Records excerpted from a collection
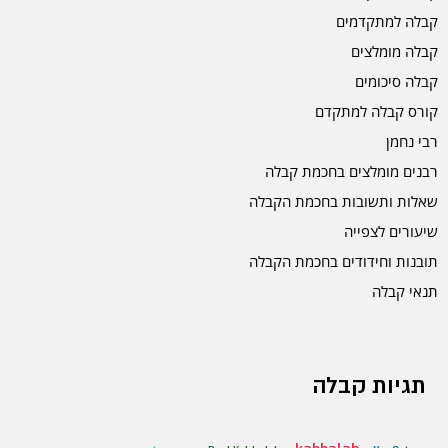
קבלה למתקדמים
קבלה מומלצים
קבלה סיכומים
קורס קבלה למתקדם
רבי נחמן
רבנים מומלצים בחכמת קבלה
שאלות ותשובות בחכמת הקבלה
שיעורים לצפייה
תובנות וחידודים בחכמת הקבלה
תנאי קבלה
תגיות קבלה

_PROBLEM REQUIREMENTS_: Word for word, restate the records above and drop the pictures.

_ANSWER TO THIS PROBLEM_:
קבלה למתקדמים
קבלה מומלצים
קבלה סיכומים
קורס קבלה למתקדם
רבי נחמן
רבנים מומלצים בחכמת קבלה
שאלות ותשובות בחכמת הקבלה
שיעורים לצפייה
תובנות וחידודים בחכמת הקבלה
תנאי קבלה
תגיות קבלה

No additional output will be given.